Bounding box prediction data
━━━
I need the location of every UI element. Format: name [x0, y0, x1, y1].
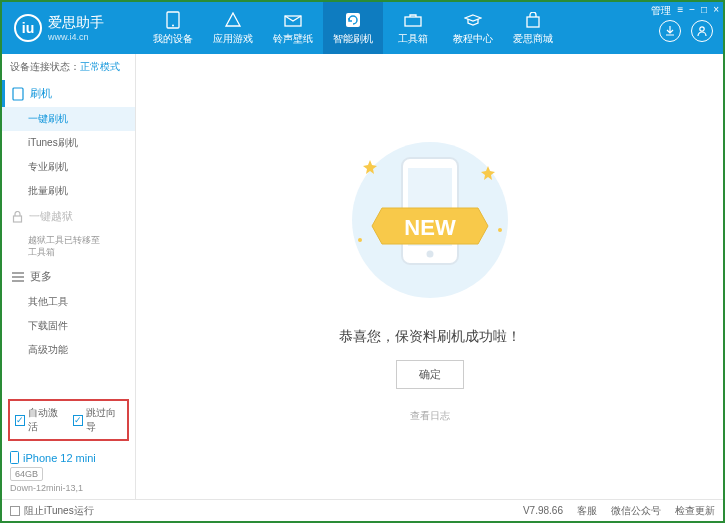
device-info[interactable]: iPhone 12 mini 64GB Down-12mini-13,1	[2, 445, 135, 499]
checkbox-checked-icon: ✓	[15, 415, 25, 426]
nav-label: 智能刷机	[333, 32, 373, 46]
device-icon	[164, 11, 182, 29]
checkbox-label: 自动激活	[28, 406, 64, 434]
close-icon[interactable]: ×	[713, 4, 719, 18]
nav-store[interactable]: 爱思商城	[503, 2, 563, 54]
section-title: 刷机	[30, 86, 52, 101]
user-icon[interactable]	[691, 20, 713, 42]
nav-label: 爱思商城	[513, 32, 553, 46]
svg-point-1	[172, 24, 174, 26]
nav: 我的设备 应用游戏 铃声壁纸 智能刷机 工具箱 教程中心 爱思商城	[143, 2, 723, 54]
download-icon[interactable]	[659, 20, 681, 42]
auto-activate-checkbox[interactable]: ✓ 自动激活	[15, 406, 65, 434]
nav-ringtone[interactable]: 铃声壁纸	[263, 2, 323, 54]
header: iu 爱思助手 www.i4.cn 我的设备 应用游戏 铃声壁纸 智能刷机 工具…	[2, 2, 723, 54]
success-illustration: NEW	[330, 130, 530, 310]
svg-point-6	[700, 27, 704, 31]
sidebar-item-batch-flash[interactable]: 批量刷机	[28, 179, 135, 203]
tutorial-icon	[464, 11, 482, 29]
lock-icon	[12, 211, 23, 223]
success-message: 恭喜您，保资料刷机成功啦！	[339, 328, 521, 346]
support-link[interactable]: 客服	[577, 504, 597, 518]
sidebar-item-pro-flash[interactable]: 专业刷机	[28, 155, 135, 179]
svg-rect-8	[14, 216, 22, 222]
checkbox-checked-icon: ✓	[73, 415, 83, 426]
app-name: 爱思助手	[48, 14, 104, 32]
apps-icon	[224, 11, 242, 29]
options-highlight: ✓ 自动激活 ✓ 跳过向导	[8, 399, 129, 441]
connection-status: 设备连接状态：正常模式	[2, 54, 135, 80]
logo-icon: iu	[14, 14, 42, 42]
sidebar-item-download-firmware[interactable]: 下载固件	[28, 314, 135, 338]
jailbreak-note: 越狱工具已转移至 工具箱	[28, 230, 135, 263]
version-label: V7.98.66	[523, 505, 563, 516]
checkbox-label: 阻止iTunes运行	[24, 504, 94, 518]
maximize-icon[interactable]: □	[701, 4, 707, 18]
sidebar: 设备连接状态：正常模式 刷机 一键刷机 iTunes刷机 专业刷机 批量刷机 一…	[2, 54, 136, 499]
main-content: NEW 恭喜您，保资料刷机成功啦！ 确定 查看日志	[136, 54, 723, 499]
status-label: 设备连接状态：	[10, 61, 80, 72]
device-model: Down-12mini-13,1	[10, 483, 127, 493]
status-value: 正常模式	[80, 61, 120, 72]
nav-my-device[interactable]: 我的设备	[143, 2, 203, 54]
phone-icon	[10, 451, 19, 464]
section-jailbreak[interactable]: 一键越狱	[2, 203, 135, 230]
checkbox-label: 跳过向导	[86, 406, 122, 434]
sidebar-item-oneclick-flash[interactable]: 一键刷机	[2, 107, 135, 131]
svg-rect-9	[11, 452, 19, 464]
nav-label: 教程中心	[453, 32, 493, 46]
sidebar-item-itunes-flash[interactable]: iTunes刷机	[28, 131, 135, 155]
skip-guide-checkbox[interactable]: ✓ 跳过向导	[73, 406, 123, 434]
nav-flash[interactable]: 智能刷机	[323, 2, 383, 54]
section-title: 一键越狱	[29, 209, 73, 224]
store-icon	[524, 11, 542, 29]
section-more[interactable]: 更多	[2, 263, 135, 290]
checkbox-unchecked-icon	[10, 506, 20, 516]
logo: iu 爱思助手 www.i4.cn	[2, 14, 143, 42]
nav-toolbox[interactable]: 工具箱	[383, 2, 443, 54]
more-icon	[12, 272, 24, 282]
svg-rect-7	[13, 88, 23, 100]
new-banner-text: NEW	[404, 215, 456, 240]
svg-rect-4	[405, 17, 421, 26]
svg-rect-5	[527, 17, 539, 27]
device-storage: 64GB	[10, 467, 43, 481]
nav-label: 我的设备	[153, 32, 193, 46]
svg-point-15	[358, 238, 362, 242]
check-update-link[interactable]: 检查更新	[675, 504, 715, 518]
toolbox-icon	[404, 11, 422, 29]
nav-apps[interactable]: 应用游戏	[203, 2, 263, 54]
svg-rect-3	[346, 13, 360, 27]
flash-section-icon	[12, 87, 24, 101]
section-flash[interactable]: 刷机	[2, 80, 135, 107]
app-domain: www.i4.cn	[48, 32, 104, 42]
device-name: iPhone 12 mini	[10, 451, 127, 464]
block-itunes-checkbox[interactable]: 阻止iTunes运行	[10, 504, 94, 518]
sidebar-item-other-tools[interactable]: 其他工具	[28, 290, 135, 314]
nav-label: 工具箱	[398, 32, 428, 46]
section-title: 更多	[30, 269, 52, 284]
nav-label: 铃声壁纸	[273, 32, 313, 46]
svg-point-14	[498, 228, 502, 232]
ringtone-icon	[284, 11, 302, 29]
sidebar-item-advanced[interactable]: 高级功能	[28, 338, 135, 362]
wechat-link[interactable]: 微信公众号	[611, 504, 661, 518]
svg-point-13	[426, 251, 433, 258]
nav-label: 应用游戏	[213, 32, 253, 46]
confirm-button[interactable]: 确定	[396, 360, 464, 389]
view-log-link[interactable]: 查看日志	[410, 409, 450, 423]
flash-icon	[344, 11, 362, 29]
nav-tutorial[interactable]: 教程中心	[443, 2, 503, 54]
minimize-icon[interactable]: −	[689, 4, 695, 18]
titlebar-manage[interactable]: 管理	[651, 4, 671, 18]
footer: 阻止iTunes运行 V7.98.66 客服 微信公众号 检查更新	[2, 499, 723, 521]
titlebar-menu-icon[interactable]: ≡	[677, 4, 683, 18]
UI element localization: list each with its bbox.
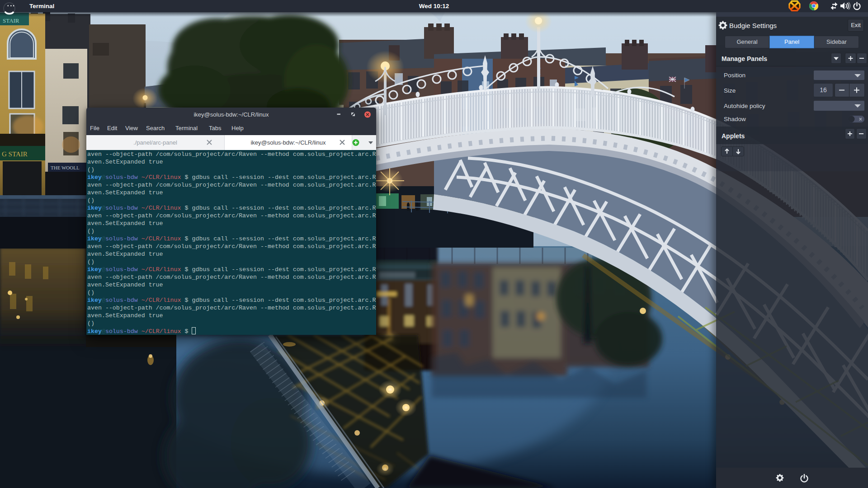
svg-text:G STAIR: G STAIR: [2, 150, 28, 158]
svg-text:STAIR: STAIR: [3, 17, 19, 24]
svg-text:THE WOOLL: THE WOOLL: [51, 165, 80, 170]
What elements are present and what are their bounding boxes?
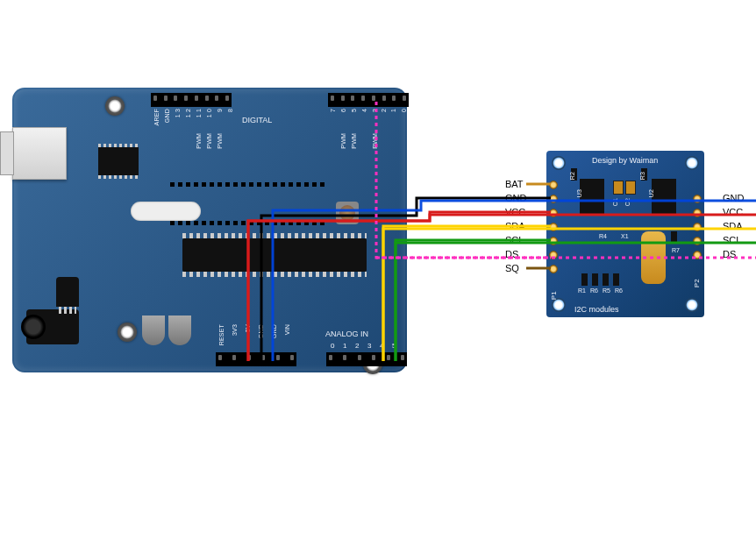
pin-label: 2 [381, 109, 387, 112]
silk: C1 [612, 198, 618, 206]
rtc-pin-sq [549, 265, 558, 273]
header-strip [216, 352, 296, 366]
pin-label: 4 [361, 109, 367, 112]
silk: R6 [590, 287, 598, 294]
ext-label: SCL [723, 235, 741, 245]
header-strip [328, 93, 409, 107]
smd-res [603, 273, 609, 286]
ext-label: GND [505, 193, 526, 203]
silk: U2 [648, 189, 654, 197]
pin-label: 0 [401, 109, 407, 112]
inner-socket-row [170, 182, 325, 187]
mount-hole [685, 298, 699, 312]
pin-label: 8 [227, 109, 233, 112]
rtc-pin-scl [549, 237, 558, 245]
smd-res [592, 273, 598, 286]
eeprom-ic [652, 179, 676, 214]
power-label: VIN [284, 324, 290, 335]
pwm-label: PWM [217, 133, 223, 149]
pwm-label: PWM [372, 133, 378, 149]
silk: C2 [624, 198, 631, 206]
rtc-pin-sda [549, 223, 558, 231]
ext-label: SDA [505, 221, 525, 231]
pin-label: 6 [340, 109, 346, 112]
pin-label: 1 3 [175, 109, 181, 117]
silk: P2 [693, 279, 701, 287]
power-label: RESET [218, 324, 225, 345]
digital-label: DIGITAL [242, 116, 272, 124]
smd-cap [613, 181, 624, 195]
silk: R1 [578, 287, 586, 294]
power-label: GND [271, 324, 277, 338]
pin-label: 7 [330, 109, 336, 112]
silk: X1 [621, 233, 629, 239]
rtc-pin-sda [693, 223, 702, 231]
design-label: Design by Waiman [592, 156, 658, 165]
smd-res [671, 231, 677, 244]
wiring-diagram: AREF GND 1 3 1 2 1 1 1 0 9 8 DIGITAL 7 6… [0, 0, 756, 553]
pin-label: 1 [390, 109, 396, 112]
ext-label: SQ [505, 263, 519, 273]
usb-cable-stub [0, 131, 14, 175]
ext-label: VCC [505, 207, 525, 217]
crystal-pill [131, 202, 201, 221]
silk: P1 [550, 291, 558, 300]
ext-label: BAT [505, 179, 524, 189]
voltage-regulator [56, 277, 79, 307]
pin-label: 1 2 [185, 109, 191, 117]
silk: R4 [599, 233, 607, 239]
silk: R3 [639, 172, 645, 180]
pwm-label: PWM [340, 133, 346, 149]
rtc-pin-gnd [693, 195, 702, 203]
mount-hole [685, 156, 699, 170]
crystal [641, 231, 666, 284]
header-strip [151, 93, 232, 107]
mount-hole [552, 156, 566, 170]
reset-button [336, 202, 359, 224]
pwm-label: PWM [351, 133, 357, 149]
pin-label: 9 [217, 109, 223, 112]
pwm-label: PWM [206, 133, 212, 149]
analog-num: 0 [331, 342, 334, 350]
rtc-pin-vcc [549, 209, 558, 217]
rtc-pin-bat [549, 181, 558, 189]
mount-hole [118, 323, 137, 342]
rtc-ic [580, 179, 604, 214]
pin-label: 1 1 [196, 109, 202, 117]
pin-label: AREF [153, 109, 160, 125]
pin-label: GND [164, 109, 170, 123]
mount-hole [552, 298, 566, 312]
rtc-pin-ds [549, 251, 558, 259]
rtc-pin-vcc [693, 209, 702, 217]
analog-num: 1 [343, 342, 346, 350]
capacitor [142, 315, 165, 345]
silk: U3 [576, 189, 582, 197]
analog-num: 5 [392, 342, 396, 350]
usb-chip [98, 147, 139, 175]
analog-num: 4 [380, 342, 383, 350]
ext-label: VCC [723, 207, 743, 217]
inner-socket-row [170, 221, 325, 225]
silk: R2 [569, 172, 575, 180]
power-jack [26, 309, 79, 344]
ext-label: DS [505, 249, 518, 259]
smd-res [613, 273, 619, 286]
usb-connector [12, 127, 67, 180]
smd-cap [625, 181, 636, 195]
rtc-pin-scl [693, 237, 702, 245]
power-label: 3V3 [232, 324, 238, 336]
atmega-chip [182, 238, 367, 272]
capacitor [168, 315, 191, 345]
ext-label: SDA [723, 221, 743, 231]
silk: R6 [615, 287, 623, 294]
power-label: GND [258, 324, 264, 338]
ext-label: SCL [505, 235, 524, 245]
arduino-board: AREF GND 1 3 1 2 1 1 1 0 9 8 DIGITAL 7 6… [12, 88, 407, 372]
rtc-pin-gnd [549, 195, 558, 203]
mount-hole [105, 96, 125, 116]
silk: R7 [672, 247, 680, 253]
pin-label: 5 [351, 109, 357, 112]
analog-num: 2 [355, 342, 359, 350]
power-label: 5V [245, 324, 251, 332]
analog-num: 3 [367, 342, 371, 350]
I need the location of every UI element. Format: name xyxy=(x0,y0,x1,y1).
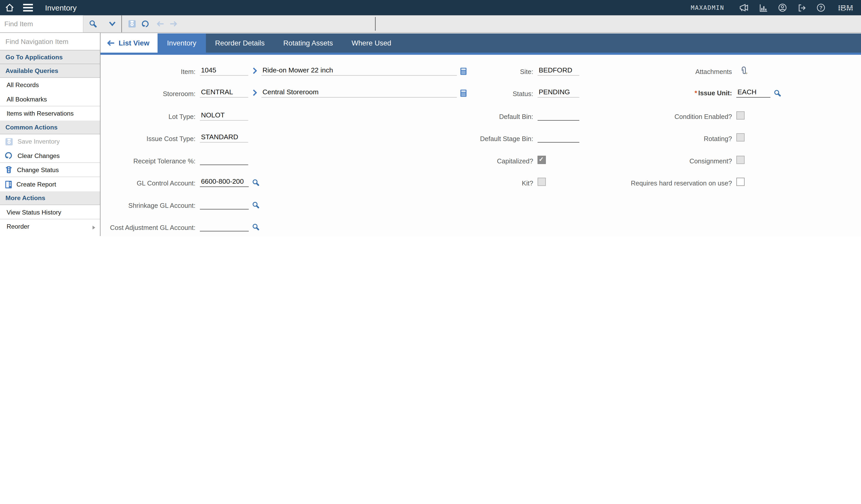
sidebar-item-reorder[interactable]: Reorder xyxy=(0,219,100,234)
field-site: Site: BEDFORD xyxy=(452,64,579,76)
item-description-input[interactable]: Ride-on Mower 22 inch xyxy=(261,66,457,75)
save-record-button[interactable] xyxy=(125,15,139,32)
default-bin-input[interactable] xyxy=(538,111,579,121)
default-stage-bin-input[interactable] xyxy=(538,133,579,143)
select-value-icon[interactable] xyxy=(774,89,781,97)
find-navigation-input[interactable] xyxy=(0,33,100,50)
user-icon xyxy=(778,3,787,12)
field-condition-enabled: Condition Enabled? xyxy=(622,109,744,121)
status-input[interactable]: PENDING xyxy=(538,88,579,98)
issue-unit-input[interactable]: EACH xyxy=(736,88,770,98)
field-gl-control-account: GL Control Account: 6600-800-200 xyxy=(106,175,260,187)
field-consignment: Consignment? xyxy=(622,153,744,165)
next-record-button[interactable] xyxy=(167,15,180,32)
field-storeroom: Storeroom: CENTRAL Central Storeroom xyxy=(106,86,467,98)
clear-changes-button[interactable] xyxy=(139,15,153,32)
ibm-logo: IBM xyxy=(836,4,856,12)
field-rotating: Rotating? xyxy=(622,130,744,143)
hamburger-icon xyxy=(23,4,33,12)
divider xyxy=(375,17,375,31)
save-icon xyxy=(5,137,13,146)
arrow-left-icon xyxy=(156,20,164,27)
tab-inventory[interactable]: Inventory xyxy=(158,33,206,53)
paperclip-icon[interactable] xyxy=(740,66,748,75)
go-to-item-icon[interactable] xyxy=(252,68,257,74)
sidebar-item-add-modify-reservations[interactable]: Add/Modify Reservations xyxy=(0,234,100,236)
sidebar-item-all-records[interactable]: All Records xyxy=(0,78,100,92)
field-receipt-tolerance: Receipt Tolerance %: xyxy=(106,153,248,165)
kit-checkbox[interactable] xyxy=(538,178,546,186)
select-value-icon[interactable] xyxy=(252,223,260,231)
storeroom-input[interactable]: CENTRAL xyxy=(200,88,248,98)
required-marker xyxy=(695,88,698,98)
divider xyxy=(121,15,122,32)
sign-out-button[interactable] xyxy=(797,4,806,12)
report-icon xyxy=(5,180,12,188)
lot-type-input[interactable]: NOLOT xyxy=(200,111,248,121)
search-icon xyxy=(89,20,97,28)
sidebar-item-create-report[interactable]: Create Report xyxy=(0,177,100,192)
tab-bar: List View Inventory Reorder Details Rota… xyxy=(100,33,861,53)
consignment-checkbox[interactable] xyxy=(736,156,744,164)
sidebar-section-more-actions[interactable]: More Actions xyxy=(0,191,100,205)
app-header: Inventory MAXADMIN ? IBM xyxy=(0,0,861,15)
back-to-list-view[interactable]: List View xyxy=(100,33,158,53)
receipt-tolerance-input[interactable] xyxy=(200,155,248,165)
maximo-inventory-app: Inventory MAXADMIN ? IBM xyxy=(0,0,861,236)
reports-button[interactable] xyxy=(760,4,768,12)
go-to-storeroom-icon[interactable] xyxy=(252,89,257,96)
capitalized-checkbox[interactable] xyxy=(538,156,546,164)
tab-rotating-assets[interactable]: Rotating Assets xyxy=(274,33,342,53)
profile-button[interactable] xyxy=(778,3,787,12)
advanced-search-dropdown[interactable] xyxy=(103,15,122,32)
arrow-left-icon xyxy=(106,40,114,47)
sign-out-icon xyxy=(797,4,806,12)
gl-control-account-input[interactable]: 6600-800-200 xyxy=(200,177,249,187)
sidebar-section-available-queries[interactable]: Available Queries xyxy=(0,64,100,78)
site-input[interactable]: BEDFORD xyxy=(538,66,579,75)
item-input[interactable]: 1045 xyxy=(200,66,248,75)
field-item: Item: 1045 Ride-on Mower 22 inch xyxy=(106,64,467,76)
list-view-label: List View xyxy=(119,39,149,47)
rotating-checkbox[interactable] xyxy=(736,133,744,142)
storeroom-description-input[interactable]: Central Storeroom xyxy=(261,88,457,98)
help-button[interactable]: ? xyxy=(817,3,825,12)
previous-record-button[interactable] xyxy=(153,15,167,32)
field-shrinkage-gl-account: Shrinkage GL Account: xyxy=(106,198,260,210)
cost-adjustment-gl-account-input[interactable] xyxy=(200,222,249,232)
submenu-arrow-icon xyxy=(92,224,96,231)
shrinkage-gl-account-input[interactable] xyxy=(200,200,249,209)
inventory-form: Item: 1045 Ride-on Mower 22 inch Storero… xyxy=(100,55,861,236)
undo-icon xyxy=(5,151,13,159)
sidebar-item-items-with-reservations[interactable]: Items with Reservations xyxy=(0,106,100,121)
field-kit: Kit? xyxy=(452,175,546,187)
field-default-bin: Default Bin: xyxy=(452,109,579,121)
home-button[interactable] xyxy=(0,0,19,15)
app-title: Inventory xyxy=(45,3,77,12)
sidebar-section-common-actions[interactable]: Common Actions xyxy=(0,120,100,135)
sidebar-item-all-bookmarks[interactable]: All Bookmarks xyxy=(0,92,100,107)
sidebar-item-clear-changes[interactable]: Clear Changes xyxy=(0,149,100,163)
find-item-input[interactable] xyxy=(0,15,83,32)
menu-button[interactable] xyxy=(19,0,38,15)
tab-where-used[interactable]: Where Used xyxy=(342,33,401,53)
sidebar-item-change-status[interactable]: Change Status xyxy=(0,163,100,177)
announcements-button[interactable] xyxy=(739,4,749,12)
search-button[interactable] xyxy=(83,15,103,32)
field-status: Status: PENDING xyxy=(452,86,579,98)
sidebar-section-go-to[interactable]: Go To Applications xyxy=(0,50,100,64)
tab-reorder-details[interactable]: Reorder Details xyxy=(206,33,274,53)
traffic-light-icon xyxy=(5,166,13,174)
sidebar-item-view-status-history[interactable]: View Status History xyxy=(0,205,100,219)
field-issue-cost-type: Issue Cost Type: STANDARD xyxy=(106,130,248,143)
field-lot-type: Lot Type: NOLOT xyxy=(106,109,248,121)
svg-text:?: ? xyxy=(819,5,822,11)
select-value-icon[interactable] xyxy=(252,201,260,209)
issue-cost-type-input[interactable]: STANDARD xyxy=(200,133,248,143)
save-icon xyxy=(128,20,136,28)
megaphone-icon xyxy=(739,4,749,12)
requires-hard-reservation-checkbox[interactable] xyxy=(736,178,744,186)
select-value-icon[interactable] xyxy=(252,179,260,186)
condition-enabled-checkbox[interactable] xyxy=(736,111,744,120)
field-requires-hard-reservation: Requires hard reservation on use? xyxy=(622,175,744,187)
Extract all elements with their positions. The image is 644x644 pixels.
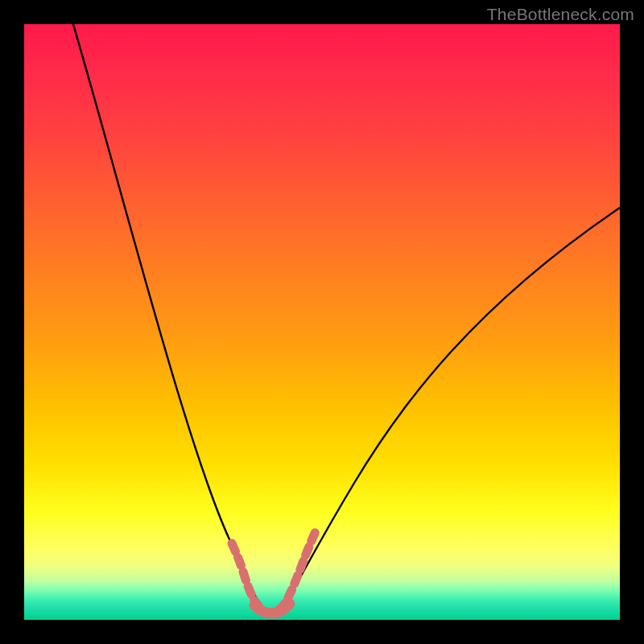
bottleneck-curve-right — [283, 208, 620, 605]
chart-svg — [24, 24, 620, 620]
bottleneck-curve-left — [71, 24, 262, 605]
notch-chain — [232, 531, 316, 613]
chart-plot-area — [24, 24, 620, 620]
watermark-text: TheBottleneck.com — [487, 5, 634, 24]
notch-chain-bottom — [254, 604, 290, 613]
━━━
EXERCISE PROMPT:
Select and copy every line from the records that includes the word "condition".

SOLUTION TO THIS EXERCISE:
field-condition-enabled: Condition Enabled? xyxy=(622,109,744,121)
condition-enabled-checkbox[interactable] xyxy=(736,111,744,120)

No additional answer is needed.